Lemmy.world grew from about 51k users when third-party reddit apps started to shut down to about 84.8k users at the time of this post.
Definitely felt some growing pains in the past few days, but it’s great to see the platform more active now that things have become more stable.
So, welcome reddit expats!
Friendly reminder that lemmy is still being actively developed. There will be many performance improvements in the future, as well as UI and whatnot. Stick around, create content and engage with your communities.
Agreed! The only way to make sure that we can hit “critical mass” (the point in which content is relatively the same as on Reddit), is to continue what we did over there, and more. Most of us were lurkers on Reddit (me included). We now have to generate the content that most bots, mods, and superuser did for us. This allows us to get the links and content that we enjoyed reading and interacting with on Reddit.
I was using Bacon Reader for Android for the last 10 years. For me it was the only way of using Reddit. I’m now checking Lemmy. I hope we can build a vibrant community here. I’m not coming back to Reddit.

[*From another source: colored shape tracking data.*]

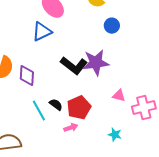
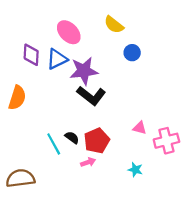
purple star: (96, 63) -> (84, 71), moved
purple diamond: (27, 76) -> (31, 55), moved

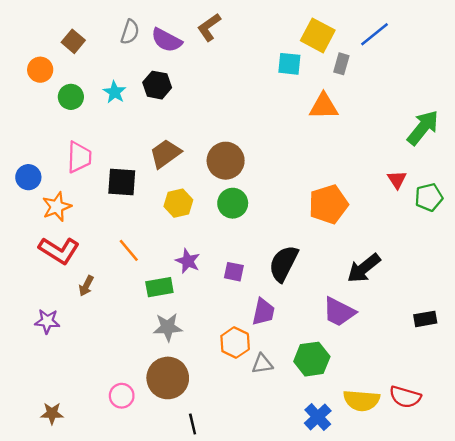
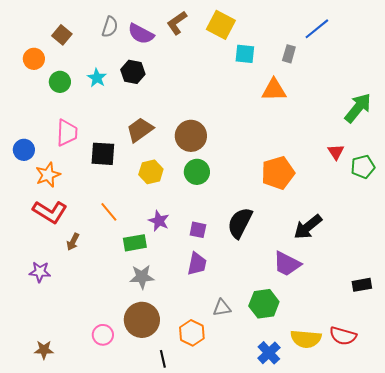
yellow square: (318, 35) -> (221, 25), moved
purple trapezoid: (263, 312) -> (197, 264), moved
black rectangle: (425, 319) -> (362, 285), moved
orange hexagon: (235, 343) -> (192, 333), moved

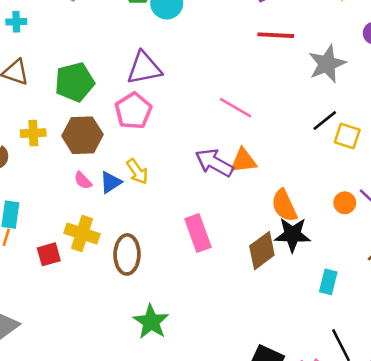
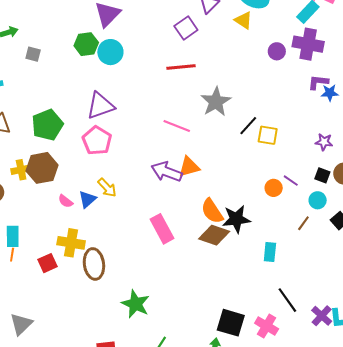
red line: (276, 35) -> (181, 67), moved
gray star: (327, 64) -> (216, 102), moved
brown hexagon: (82, 135) -> (42, 168), moved
orange semicircle: (284, 206) -> (212, 211), moved
brown diamond: (262, 251) -> (214, 235), turned 64
brown ellipse: (127, 254) -> (94, 264), moved

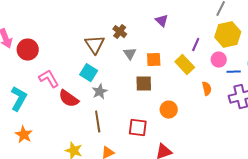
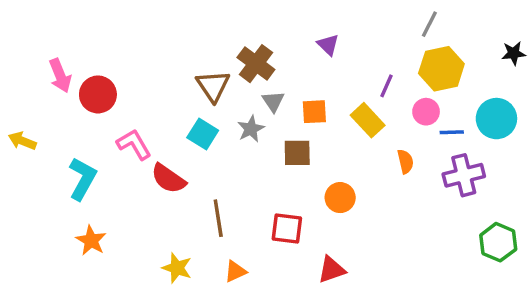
brown cross: (120, 32) -> (256, 64), size x1.5
gray star: (100, 92) -> (251, 129), moved

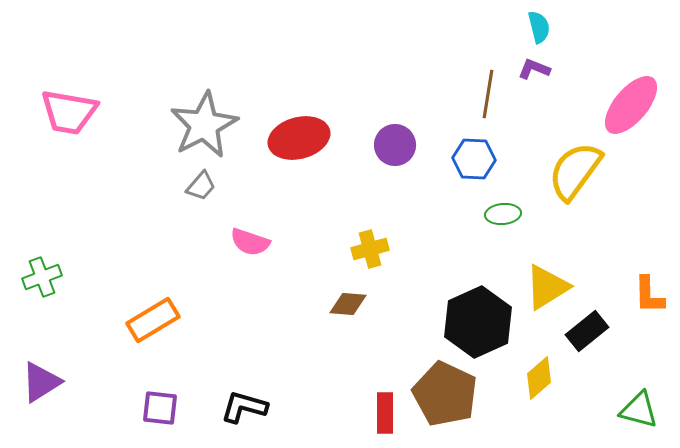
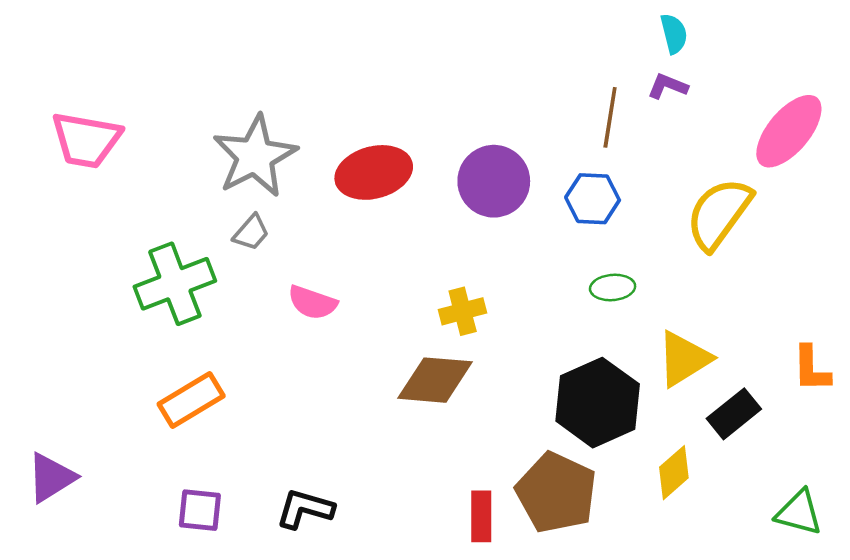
purple circle: (395, 145) -> (494, 181), size x1.4
green ellipse: (503, 214) -> (613, 288), moved
green cross: (42, 277) -> (175, 284), moved, size x1.6
brown diamond: (348, 304) -> (435, 380), size x1.6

RiF being killed was the last straw for me and Reddit.
They just don’t care so long as they are making money. I was doxxed twice last year thanks to two different user on a fandom I moderated. They didn’t care that I was openly DOXed, pretty much them saying that it wasn’t their problem.
They just don’t care about people, just how much trouble they will get in and how much money is to be made.
So this whole “only money matters” ideal is a symptom of a larger issue that is going to get worse.
With care and love we can build a new and better reddit
Nice growth, looks to be slowing down a little - I wonder how much is related to the poor performance last few days
I am one of those users.
Don’t even feel the need to go back to reddit. This platform is going to take off.
I feel it, can barely reply from all the errors being thrown.
Popular instances like lemmy.world have felt a lot of growing pains recently.
I’ve made a secondary account at sh.itjust.works for enhanced shit posting capabilities, since it seems to be more responsive at the moment.
I feel bad for the lemmy.world admins that have to keep up with the software needed and costs accrued to handle the world knocking on their doorstep. I hope advertisers hit them up soon so their bills become easier to pay. While advertising was annoying on reddit, I’m more than willing to put up with it on this instance of lemmy, the admins have earned it.
I hope advertisers
I think this is an unpopular stance here. I’m not certain how else admins keep things running, but my limited time on Lemmy suggests people are hostile to ad-influence on how things run.
Ruud also runs Mastodon.world which has 160k+ users and manages to survive on donations alone. Not sure where the cutoff point is for when that is no longer viable, if there is one. Mastodon.social is huge and takes sponsorships and also gets some grant money I believe. They don’t run ads per se though and claim all sponsors accept contracts stating Mastodon is not going to be run in a way that is influenced by sponsors.
Just stop accepting new people
There’s no reason to not push them towards other instances
I’m beginning to feel this way too. We need to distribute the load, especially at this early stage.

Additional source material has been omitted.